In a step-by-step approach to obtaining the best capsule performances in both safety and efficacy, these results encourage us in adding new features to the device, besides further improving the device performance in terms of battery-LED coupling with more custom solutions. The new features consist in a temperature and a pH sensor. The first one is related to a further safety improvement, to switch off illumination in the remote possibility that the device experiences an excessive heating. The second one is associated to both safety and efficacy improvements: it will turn off the capsule while entering the intestine, to avoid any possible damage associated with intestinal flora photosensitization. At the same time, the pH sensor will maintain the light emission while in the stomach cavity, overcoming the possible limitations related to a pre-defined time emission, like in the present study. Further improvements for the device will concern a further optimization of energy draining to maximise the released light dose, besides a possible reduction in size. As far as the animal model is concerned, further experiments could be performed with infected minipigs even if, in our opinion, the gap in the definition of good, infected models in this field has still to be closed.
As a final remark, we can confirm that this study was performed according to a general practise where safety studies in an animal model are accomplished before any further step is done in a clinical setting with safety and/or efficacy purposes. In principle, different choices could be considered, such as to also perform efficacy studies in an animal model before doing the same in humans. This could be a way to proceed, provided an appropriate animal infection model is considered.
5 Conclusions
Prototypes of an ingestible luminous capsule to perform aPDI in the stomach were produced and characterised. Their safety was confirmed by on the bench and animal test results, which is normally considered as a prerequisite to further proceed with safety and efficacy studies in a clinical setting, regardless of whether efficacy studies are performed on an animal model. Therefore, these outcomes are very encouraging for the progression of the study in humans, not only for testing the safety of the capsule, but above all, for evaluating its therapeutic efficacy, alone or in possible association with antibiotic therapy [40].
Availability of data and materials
The datasets generated during and/or analysed during the current study are not publicly available due to ongoing R&D activity linked to future industrial production by Probiomedica srl or associated partners, but are available from the corresponding author on reasonable request.
Code availability
Not applicable.
References
International Agency for Research on Cancer, World Health organization. (1994). Schistosomes, liver flukes and Helicobacter pylori. In: AIRC Monographs on Evaluation of Carcinogenesis Risks to Humans. IARC Press, Volume 60, p. 177.
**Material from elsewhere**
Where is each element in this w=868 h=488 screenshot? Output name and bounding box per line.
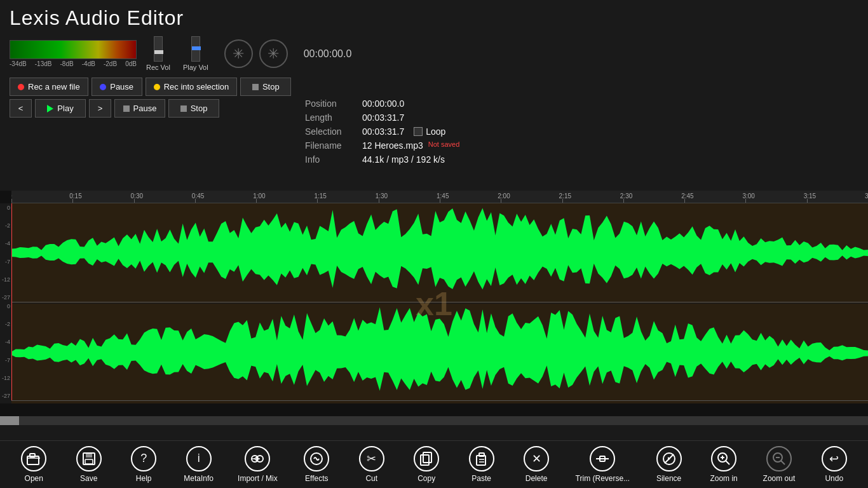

Gerrits, M. M., van Vliet, A. H. M., Kuipers, E. J., & Kusters, J. G. (2006). Helicobacter pylori and antimicrobial resistance: Molecular mechanisms and clinical implications. Lancet Infection Disease, 6, 699–709.
Dunn, B. E., Cohen, H., & Blaser, J. (1997). Helicobacter pylori. Clinical Microbiology Reviews, 10, 720–741.
Sugano, K., Tack, J., Kuipers, E. J., Graham, D. Y., El-Omar, E. M., Miura, S., Haruma, K., Asaka, M., Uemura, N., Malfertheiner, P., & Faculty Members of Kyoto Global Consensus Conference. (2015). Kyoto global consensus report on Helicobacter pylori gastritis. Gut, 64, 1353–1367. https://doi.org/10.1136/gutjnl-2015-309252
Fasciana, T., Capra, G., Cala’, C., Zambuto, S., Mascarella, C., Colomba, C., Di Carlo, P., & Giammanco, A. (2017). Helicobacter pylori and Epstein–Barr co-infection in gastric disease. Pharmacology Online, 4, 73–82.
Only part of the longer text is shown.